I feel like I write this a lot, usually as an excuse for not uploading a vlog or going missing from instagram for a few days, but things have been tough recently. There are always ups and downs in life, especially when you have children, but I feel like this week has been particularly tough. When I have a tough week, I tend to work harder.
Wednesday was the toughest day and I found myself cleaning the entire house. Not just putting washing away, but painstakingly scrubbing the floor around the toilet until it shone in the light! The house had never looked so spotless, but the release of anxiety and stress was temporary and quickly reappeared the second I allowed myself a few moments to relax again.
‘Doing’ is my way of avoiding things that really get to me. That’s why I think I’ve always been so drawn to gardening. There are always jobs to do at any time of the year and I love that. It means I can be as busy as I need my mind to be.
This attitude doesn’t always leave me much time to actually stop and smell the roses though. I think my instagram can be a little bit deceiving sometimes, it’s always full of beautiful pictures of my produce or flowers, but I actually rarely stop to look and enjoy it all for very long. I’m constantly looking for the next job, the next packet of seeds to sow, the next bed to dig over.
The other day, I went to my allotment plot and I did nothing. Nothing.
I sat and watched the birds eat worms from my new raised bed. I listened to the birds and I admired my allotment plot. The plot I had painstakingly bought back to life 3 years ago when I first got the keys to the site. Right from day one, I was working on my plot. Cutting back blackberry bushes, digging out weeds, making raised beds and sowing seeds. I’ve barely had a second to just stop and enjoy what I’ve created.
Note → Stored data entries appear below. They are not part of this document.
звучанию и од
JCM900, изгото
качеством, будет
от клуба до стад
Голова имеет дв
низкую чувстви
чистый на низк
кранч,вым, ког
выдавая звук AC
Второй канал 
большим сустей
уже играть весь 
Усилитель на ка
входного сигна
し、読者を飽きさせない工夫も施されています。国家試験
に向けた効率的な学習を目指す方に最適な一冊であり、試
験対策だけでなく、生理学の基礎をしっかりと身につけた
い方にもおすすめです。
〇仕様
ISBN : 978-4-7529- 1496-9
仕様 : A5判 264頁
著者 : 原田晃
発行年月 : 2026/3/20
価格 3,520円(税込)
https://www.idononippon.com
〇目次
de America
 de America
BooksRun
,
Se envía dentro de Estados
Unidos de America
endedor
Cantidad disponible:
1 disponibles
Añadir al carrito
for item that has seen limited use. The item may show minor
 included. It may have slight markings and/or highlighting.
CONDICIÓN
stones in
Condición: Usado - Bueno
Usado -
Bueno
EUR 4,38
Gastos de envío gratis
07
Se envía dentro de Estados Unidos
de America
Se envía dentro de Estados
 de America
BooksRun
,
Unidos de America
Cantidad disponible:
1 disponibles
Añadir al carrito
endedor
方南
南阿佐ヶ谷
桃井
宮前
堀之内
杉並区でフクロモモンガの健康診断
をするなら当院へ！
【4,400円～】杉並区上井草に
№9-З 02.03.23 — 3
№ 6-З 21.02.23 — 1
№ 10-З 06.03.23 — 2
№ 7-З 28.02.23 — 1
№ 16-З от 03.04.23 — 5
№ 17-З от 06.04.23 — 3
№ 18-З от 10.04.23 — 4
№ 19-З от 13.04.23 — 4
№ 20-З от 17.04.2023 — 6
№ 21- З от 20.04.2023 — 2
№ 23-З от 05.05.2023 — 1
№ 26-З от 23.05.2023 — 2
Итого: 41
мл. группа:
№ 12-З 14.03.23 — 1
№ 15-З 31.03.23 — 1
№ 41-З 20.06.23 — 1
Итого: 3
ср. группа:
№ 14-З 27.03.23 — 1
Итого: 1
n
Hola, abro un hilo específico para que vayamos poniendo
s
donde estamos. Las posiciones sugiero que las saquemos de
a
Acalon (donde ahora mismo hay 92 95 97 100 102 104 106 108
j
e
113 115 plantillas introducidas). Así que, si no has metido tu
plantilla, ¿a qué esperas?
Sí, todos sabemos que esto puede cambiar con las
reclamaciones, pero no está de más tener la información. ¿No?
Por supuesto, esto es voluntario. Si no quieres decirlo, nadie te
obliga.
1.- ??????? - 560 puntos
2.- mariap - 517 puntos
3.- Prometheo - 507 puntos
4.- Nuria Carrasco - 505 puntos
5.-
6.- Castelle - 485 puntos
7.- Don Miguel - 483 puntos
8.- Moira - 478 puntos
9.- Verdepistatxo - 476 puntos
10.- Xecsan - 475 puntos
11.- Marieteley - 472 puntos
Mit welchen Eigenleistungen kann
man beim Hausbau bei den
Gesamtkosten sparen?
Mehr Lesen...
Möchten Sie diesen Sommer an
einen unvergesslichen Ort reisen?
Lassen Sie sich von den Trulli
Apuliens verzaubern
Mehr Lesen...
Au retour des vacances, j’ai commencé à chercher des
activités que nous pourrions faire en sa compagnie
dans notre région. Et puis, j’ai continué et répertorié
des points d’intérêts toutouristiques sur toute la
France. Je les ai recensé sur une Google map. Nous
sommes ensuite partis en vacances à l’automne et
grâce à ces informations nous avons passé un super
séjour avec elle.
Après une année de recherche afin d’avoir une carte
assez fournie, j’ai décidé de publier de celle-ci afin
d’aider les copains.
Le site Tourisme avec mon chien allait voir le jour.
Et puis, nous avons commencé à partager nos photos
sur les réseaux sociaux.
I’ve created a sanctuary for wildlife and for myself. It’s my escape, the place I’m drawn to when I feel like life is overwhelming and stressful. But what’s the point of all hat hard work if I never actually sit back and enjoy it?
One of my first blog posts on this website was my gardening resolutions for 2022. One of them is, you guessed it, stop and enjoy the garden every once in a while. I think I’ve just been afraid to do ‘nothing’ because I’m worried I’ll end up feeling even more anxious and stressed if I’m not keeping busy. The truth is, avoiding feelings of stress and anxiety only ends up making them worse. The distraction of ‘doing’ doesn’t cut it anymore and I’m left feeling worse as soon as I stop.
So I need to start stopping and smelling the roses. Allowing myself to feel stressed for a bit and knowing that I’m strong enough to get through it, that it wont last forever sounds like a better idea. Just like the seasons, moments where life feels stressful and hard are usually fleeting. They don’t last forever and you usually end up coming out of them stronger than before.
So I’m going to stick to that resolution I made at the beginning of the year and stop a little more, especially when things feel overwhelming. Stop and smell the roses.